[Saved entries]
□ □ □

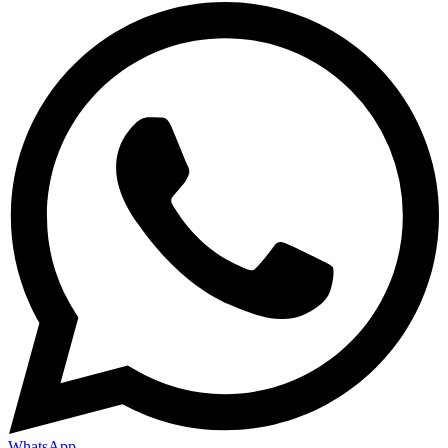
WhatsApp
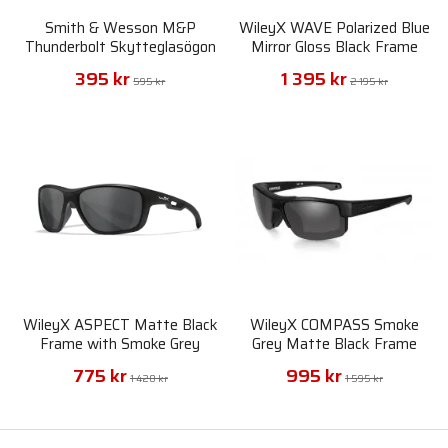
Smith & Wesson M&P
WileyX WAVE Polarized Blue
Thunderbolt Skytteglasögon
Mirror Gloss Black Frame
- Smoke
395 kr
1 395 kr
595 kr
2 195 kr
WileyX ASPECT Matte Black
WileyX COMPASS Smoke
Frame with Smoke Grey
Grey Matte Black Frame
Lenses Demo
775 kr
995 kr
1 420 kr
1 595 kr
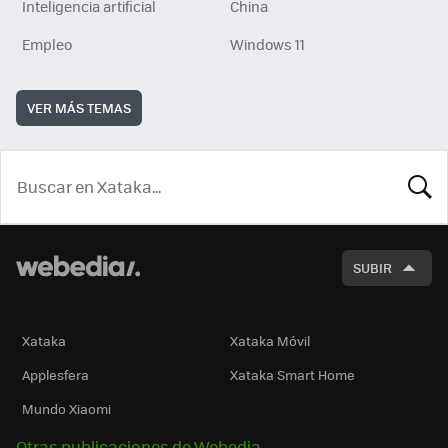
Inteligencia artificial
China
Empleo
Windows 11
VER MÁS TEMAS
BUSCA
SUBIR
Xataka
Xataka Móvil
Applesfera
Xataka Smart Home
Mundo Xiaomi
Otras publicaciones de Webedia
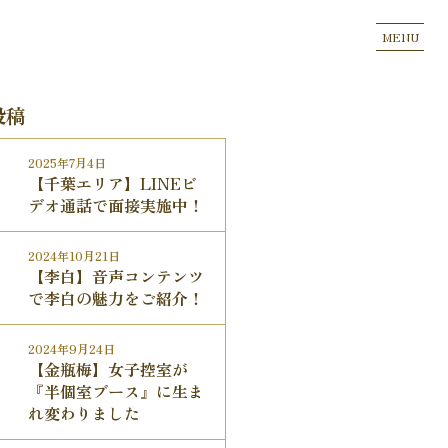
MENU
投稿
2025年7月4日
【千葉エリア】LINEビ
デオ通話で面接実施中！
2024年10月21日
【李白】音声コンテンツ
で李白の魅力をご紹介！
2024年9月24日
【金瓶梅】女子控室が
『半個室ブース』に生ま
れ変わりました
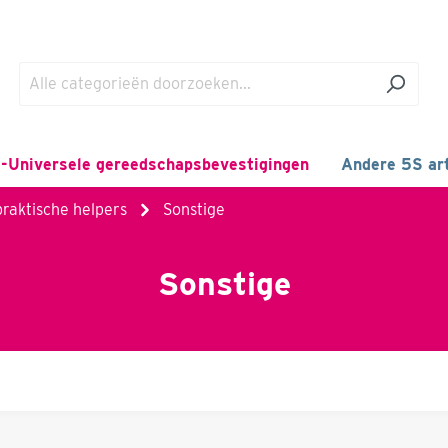
-Universele gereedschapsbevestigingen
Andere 5S art
praktische helpers
Sonstige
Sonstige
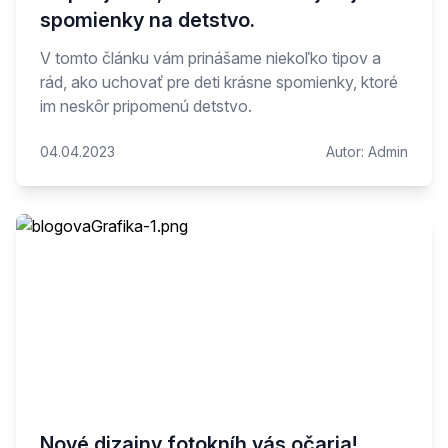
spomienky na detstvo.
V tomto článku vám prinášame niekoľko tipov a
rád, ako uchovať pre deti krásne spomienky, ktoré
im neskôr pripomenú detstvo.
04.04.2023
Autor:
Admin
Nové dizajny fotokníh vás očaria!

□ □ □

Give the entries above again in full and exactly, but not the pictures.

WhatsApp
Smith & Wesson M&P
WileyX WAVE Polarized Blue
Thunderbolt Skytteglasögon
Mirror Gloss Black Frame
- Smoke
395 kr
1 395 kr
595 kr
2 195 kr
WileyX ASPECT Matte Black
WileyX COMPASS Smoke
Frame with Smoke Grey
Grey Matte Black Frame
Lenses Demo
775 kr
995 kr
1 420 kr
1 595 kr
Inteligencia artificial
China
Empleo
Windows 11
VER MÁS TEMAS
BUSCA
SUBIR
Xataka
Xataka Móvil
Applesfera
Xataka Smart Home
Mundo Xiaomi
Otras publicaciones de Webedia
MENU
投稿
2025年7月4日
【千葉エリア】LINEビ
デオ通話で面接実施中！
2024年10月21日
【李白】音声コンテンツ
で李白の魅力をご紹介！
2024年9月24日
【金瓶梅】女子控室が
『半個室ブース』に生ま
れ変わりました
-Universele gereedschapsbevestigingen
Andere 5S art
praktische helpers
Sonstige
Sonstige
spomienky na detstvo.
V tomto článku vám prinášame niekoľko tipov a
rád, ako uchovať pre deti krásne spomienky, ktoré
im neskôr pripomenú detstvo.
04.04.2023
Autor:
Admin
Nové dizajny fotokníh vás očaria!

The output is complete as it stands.